Beare-Spencer, the DFYS social worker assigned to A.R.’s case, indicated that she had worked as a social worker for DFYS in Sitka for five years. She had a bachelor’s degree in sociology and was only eighteen hours away from receiving a master’s degree from Boise State University. She testified that her primary responsibility at DFYS was “protecting children from physical or emotional harm” and that, when making decisions regarding when to intervene, she relied primarily on the on-the-job training and experience that she received, first in Idaho, and then in Sitka.

Beare-Spencer testified that she had spent “[q]uite a bit” of time with A.R. and had talked to her often on the telephone in the previous six months and that she had even spent “four solid days with her” while they traveled to Chevak together. She testified that she knew “a lot of who [A.R.] is,” but that there was a part of A.R. that she did not know because A.R. “closes down” when she *1301 becomes upset. When asked whether she believed A.R. could testify in the presence of Reutter, she answered: “She can’t do it.” Beare-Spencer based her answer on her observations of A.R.’s emotional condition during and after the CINA proceeding and on A.R.’s statement to Beare-Spencer regarding her desire to protect her mother by remaining silent. Reutter objected, on hearsay grounds, to Beare-Spencer’s testimony concerning A.R.’s statement. Judge Zervos overruled the objection.

The prosecution also asked Beare-Spencer whether, in her opinion, “Reutter’s presence would significantly impair the substance of [A.R.’s] testimony if she were forced to testify.” Reutter objected, arguing that the witness did not have the psychological expertise to testify regarding “this child’s psyche.” Judge Zervos overruled the objection, and Beare-Spencer testified that she did not believe that A.R. could testify in an open courtroom.
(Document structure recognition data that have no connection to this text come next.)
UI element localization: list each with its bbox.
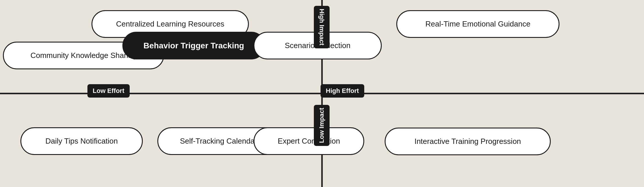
daily-tips-card: Daily Tips Notification	[20, 127, 143, 155]
real-time-emotional-card: Real-Time Emotional Guidance	[396, 10, 559, 38]
behavior-trigger-card: Behavior Trigger Tracking	[122, 32, 265, 59]
low-impact-label: Low Impact	[314, 105, 330, 146]
expert-connection-card: Expert Connection	[254, 127, 364, 155]
interactive-training-card: Interactive Training Progression	[385, 128, 551, 155]
low-effort-label: Low Effort	[87, 84, 130, 98]
high-effort-label: High Effort	[321, 84, 364, 98]
high-impact-label: High Impact	[314, 6, 330, 48]
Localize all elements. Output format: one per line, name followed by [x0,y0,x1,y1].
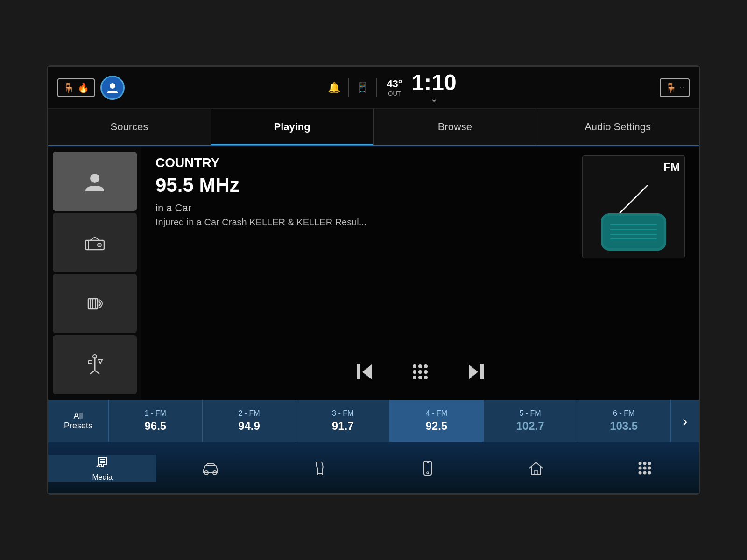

Next, Elizabeth Willis, A.R.’s child advocate, testified. Willis testified that, prior to becoming a child advocate in Sitka, she completed “early childhood trainings” and had taken many classes and workshops in psychology. In addition, she testified that she operated a day-care business for five years in Anchorage before she moved to Sitka. She testified that she and A.R. developed a trusting relationship soon after A.R. arrived at the SAFV shelter and that they thereafter exchanged letters. Willis had accompanied A.R. at the previous CINA hearing.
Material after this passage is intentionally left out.